Fontamara não é um ‘burgo’, uma palavra entrada nos recônditos do nosso tempo banal que perdeu o contacto com a alma dos lugares verdadeiros. Em Fontamara “os camponeses não cantam … e muito menos (e compreende-se) indo para o trabalho. Em vez de cantar, blasfemam de boa vontade. Para exprimir uma grande emoção, alegria, raiva e até mesmo a devoção religiosa, blasfemam. Mas mesmo quando blasfemam, não têm muita imaginação e descarregam sempre em dois ou três santos que conhecem, amaldiçoam-nos sempre com os mesmos palavrões grosseiros" (p. 14). Não se entra no mundo dos pobres se se tem medo das blasfémias e das maldições porque são, frequentemente, palavras de amor paradoxais.
Em Fontamara, a economia é uma nota constante, declinada como terra, trabalho, obsessão do ‘pagar’, miséria, impostos, o poder. A injustiça social, central no romance, é também – e sobretudo – uma injustiça económica, a do latifúndio e do ‘empresário’, apoiado pelas instituições, pelos pequenos proprietários e pelo clero (Don Abbacchio). E chega até à morte de Berardo, nas páginas talvez mais intensas do romance.

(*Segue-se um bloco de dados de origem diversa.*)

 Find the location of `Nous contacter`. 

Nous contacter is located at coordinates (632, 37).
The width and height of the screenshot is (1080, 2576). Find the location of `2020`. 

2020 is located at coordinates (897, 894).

Fontamara é uma história de resgate social falhado, de libertação não conseguida. Os campónios burlados pelo desvio do regato para levar água ao empresário continuam pobres e burlados, do princípio ao fim do romance. Fontamara parece uma eterna Sexta-Feira Santa, com alguns vislumbres de sábado, sem domingo. É nisto que se assemelha a muitos outros grandes romances, onde Fantine vende os seus dentes e morre sem ressuscitar, ou à Bíblia onde o êxodo e o exílio continuam para além do Mar Vermelho e depois do édito de Ciro, porque o arameu errante nunca deixou de vaguear. A única ressurreição que salva é a que começa no Gólgota. E, assim, quanto mais Silone nos conduz aos abismos da dor dos campónios, mais vislumbramos aí uma estranha beleza e uma luz luminosa – não conseguiremos aliviar os muitos ‘campónios’ das suas misérias enquanto não apreendermos a apreciar a beleza escondida na pobreza e a olhar os pobres com honra e respeito.
Por fim, o terceiro exercício é semântico e diz respeito à palavra-chave de Fontamara; campónio. Silone escreve, entre parêntesis: ”(Sei bem que o nome campónio, na linguagem corrente da minha região, quer do campo quer da cidade, é ainda um termo ofensivo e de zombaria; mas eu adoto-o neste livro na certeza de que, quando na minha região, a dor já não for mais vergonha, se tornará um nome de respeito, talvez até mesmo de honra)” (p. 10).